FINDER Used to Rescue Four Men Trapped Under Debris from Nepalese Earthquake

Dr. Reginald Brothers

Dr. Reginald Brothers, DHS Under Secretary for Science and Technology

A new search-and-rescue technology developed in partnership by the Dept. of Homeland Security’s (DHS) Science and Technology Directorate (S&T) and the National Aeronautics and Space Administration‘s (NASA) Jet Propulsion Laboratory (JPL) has been used to rescue four men trapped under 10 feet of debris in Nepal.

Known as FINDER (Finding Individuals for Disaster and Emergency Response), the device uses microwave-radar technology to detect heartbeats of victims trapped in wreckage. Two prototype FINDER devices were deployed following the April 25 earthquake to support search and rescue teams.

“The true test of any technology is how well it works in a real-life operational setting,” DHS Under Secretary for Science and Technology Dr. Reginald Brothers said. “Of course, no one wants disasters to occur, but tools like this are designed to help when our worst nightmares do happen. I am proud that we were able to provide the tools to help rescue these four men.”
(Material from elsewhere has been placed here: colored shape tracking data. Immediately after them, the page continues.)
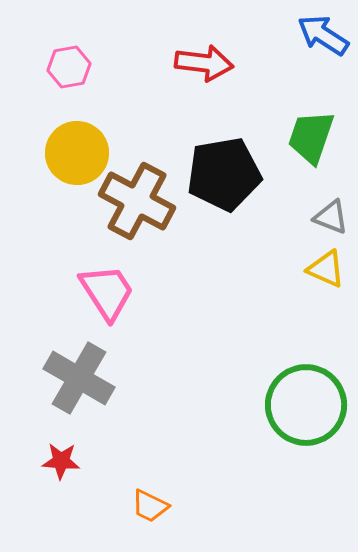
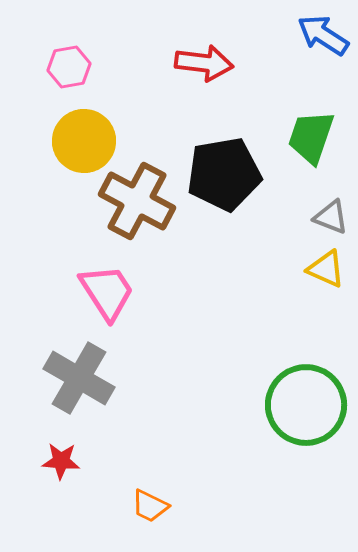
yellow circle: moved 7 px right, 12 px up
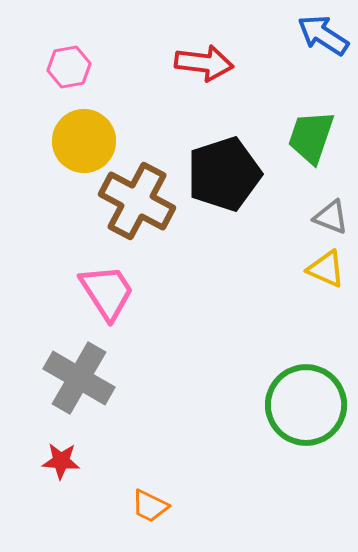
black pentagon: rotated 8 degrees counterclockwise
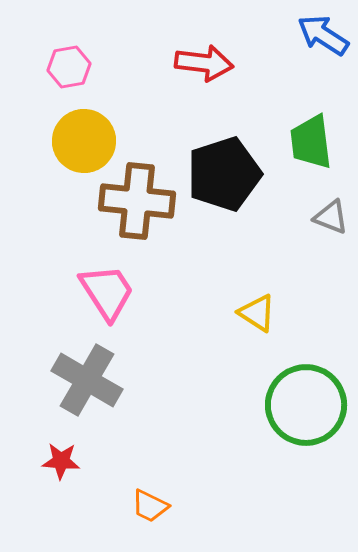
green trapezoid: moved 5 px down; rotated 26 degrees counterclockwise
brown cross: rotated 22 degrees counterclockwise
yellow triangle: moved 69 px left, 44 px down; rotated 9 degrees clockwise
gray cross: moved 8 px right, 2 px down
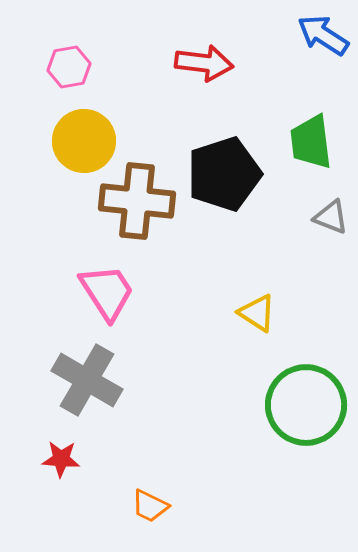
red star: moved 2 px up
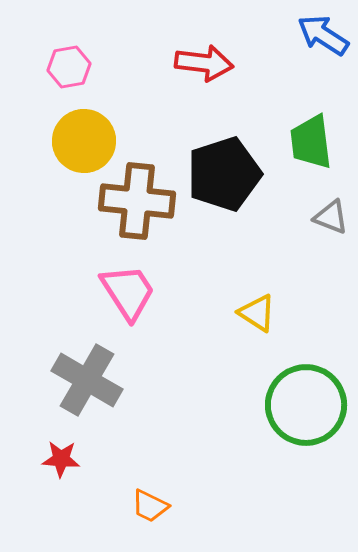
pink trapezoid: moved 21 px right
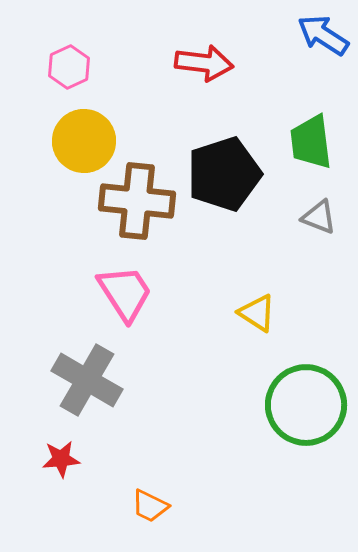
pink hexagon: rotated 15 degrees counterclockwise
gray triangle: moved 12 px left
pink trapezoid: moved 3 px left, 1 px down
red star: rotated 9 degrees counterclockwise
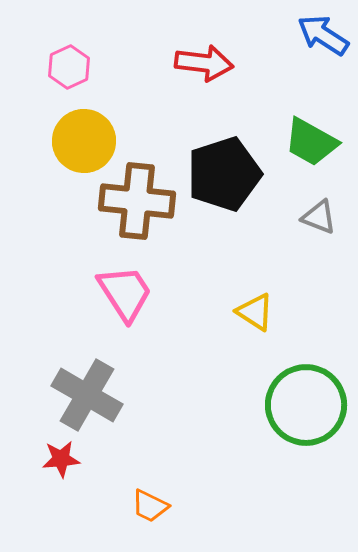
green trapezoid: rotated 54 degrees counterclockwise
yellow triangle: moved 2 px left, 1 px up
gray cross: moved 15 px down
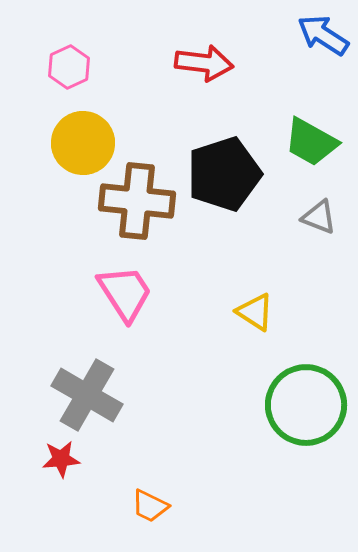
yellow circle: moved 1 px left, 2 px down
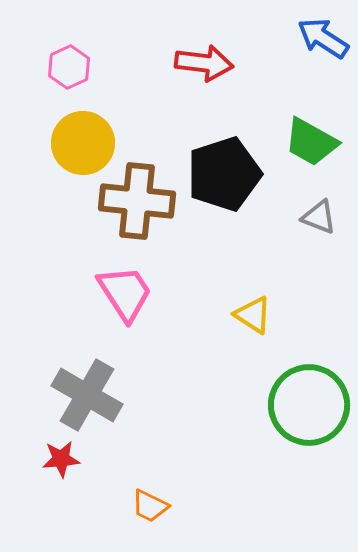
blue arrow: moved 3 px down
yellow triangle: moved 2 px left, 3 px down
green circle: moved 3 px right
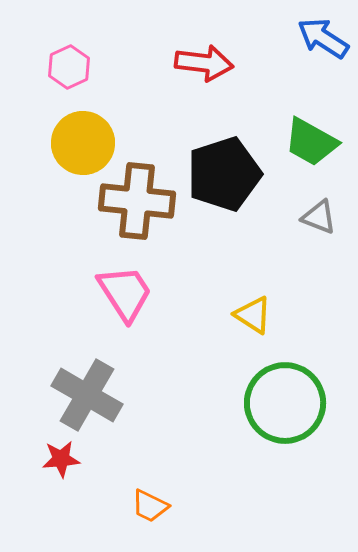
green circle: moved 24 px left, 2 px up
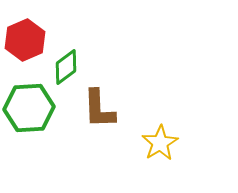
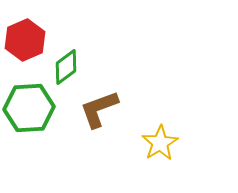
brown L-shape: rotated 72 degrees clockwise
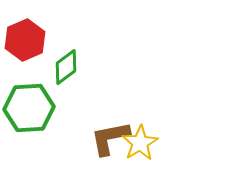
brown L-shape: moved 11 px right, 29 px down; rotated 9 degrees clockwise
yellow star: moved 20 px left
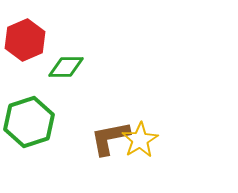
green diamond: rotated 36 degrees clockwise
green hexagon: moved 14 px down; rotated 15 degrees counterclockwise
yellow star: moved 3 px up
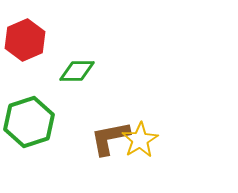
green diamond: moved 11 px right, 4 px down
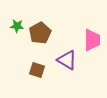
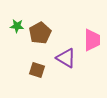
purple triangle: moved 1 px left, 2 px up
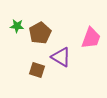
pink trapezoid: moved 1 px left, 2 px up; rotated 20 degrees clockwise
purple triangle: moved 5 px left, 1 px up
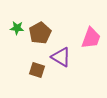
green star: moved 2 px down
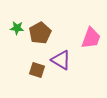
purple triangle: moved 3 px down
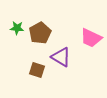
pink trapezoid: rotated 95 degrees clockwise
purple triangle: moved 3 px up
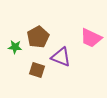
green star: moved 2 px left, 19 px down
brown pentagon: moved 2 px left, 4 px down
purple triangle: rotated 10 degrees counterclockwise
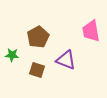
pink trapezoid: moved 7 px up; rotated 55 degrees clockwise
green star: moved 3 px left, 8 px down
purple triangle: moved 5 px right, 3 px down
“NASA technology plays many roles: driving exploration, protecting the lives of our astronauts and improving — even saving — the lives of people on Earth,” NASA’s chief technologist at NASA Headquarters in Washington Dr. David Miller said. “FINDER exemplifies how technology designed for space exploration has profound impacts to life on Earth.”

FINDER has previously demonstrated capabilities of detect people buried under up to 30 feet of rubble, hidden behind 20 feet of solid concrete and from a distant of 100 feet in open spaces. A new “locator” feature has since been added to not only provide search and rescue responders with confirmation of a heartbeat, but also the approximate location of trapped individuals within about five feet, depending on the type of rubble.